You may have doubts about this data. You are sure to know something about its flaws. And you may have heard about other organizations that have larger quantities of data or different types of data than your own.
Nonetheless, your organization’s internal data, the information collected in the course of everyday business, is your most valuable resource. It’s the very best data that you can have for data mining. It is superior to all external sources in a number of ways:
Unique relevance: The data pertains to your own business, with all its distinctive characteristics. It’s about your own customers, your own products, your own business practices. Whatever you may discover in this data will clearly also be relevant to the business. Nobody will be able to reject your results with the but our business is different excuse.
Transparency: You know (or you can find out) the sources of your own data. No mysteries should exist about the definitions of variables, the data collection methods, the time, the place, or the people involved.
Detail: You’ll have raw data, collected in the finest possible level of detail.

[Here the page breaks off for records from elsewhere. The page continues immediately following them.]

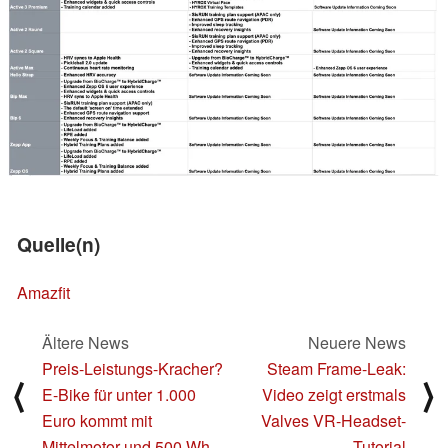
Quelle(n)
Amazfit
Ältere News
Neuere News
Preis-Leistungs-Kracher?
Steam Frame-Leak:
⟨
⟩
E-Bike für unter 1.000
Video zeigt erstmals
Euro kommt mit
Valves VR-Headset-
Mittelmotor und 500 Wh
Tutorial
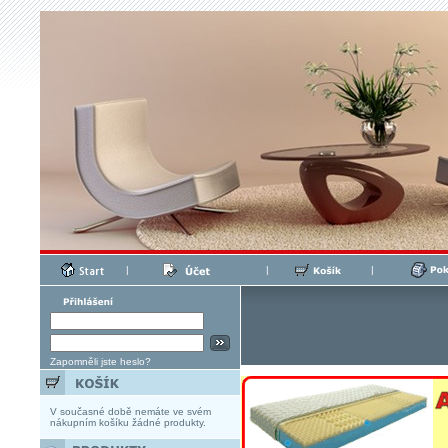
|
|
|
Zapomněli jste heslo?
V současné době nemáte ve svém
nákupním košíku žádné produkty.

Range: Your data resources cover the full scope of activity taking place in your business.
Competitive advantage: Only you have your own internal data. It is not available to your current or your upcoming competitors.
Development potential: You can build on your own data in ways that would not be possible with data from any outside source. If you want to integrate information from multiple sources, your data will contain the identifiers you need to do that.
If you want to know more about customers, you have their names and contact information, and you can refer to other records, survey them, or even call and have a personal conversation. If you need more detailed or additional data, you may be able to change a data collection practice.
Another nice thing about your own data: You own it. Any data collection costs were covered by the business unit that generated the data in the first place. You’ll pay no fees and have no licensing issues to consider when using and reusing the data. (You may face data storage and other data management issues, but that’s true for any data source.)
Your own data resources will not be perfect in every way. You might discover that some data you’d like to use has not been collected, or has been discarded. You’re bound to encounter some data quality problems. And, of course, internal data has limits — it tells you about your own organization, but not your competitors. Still, internal data will always be your primary and most valuable data resource.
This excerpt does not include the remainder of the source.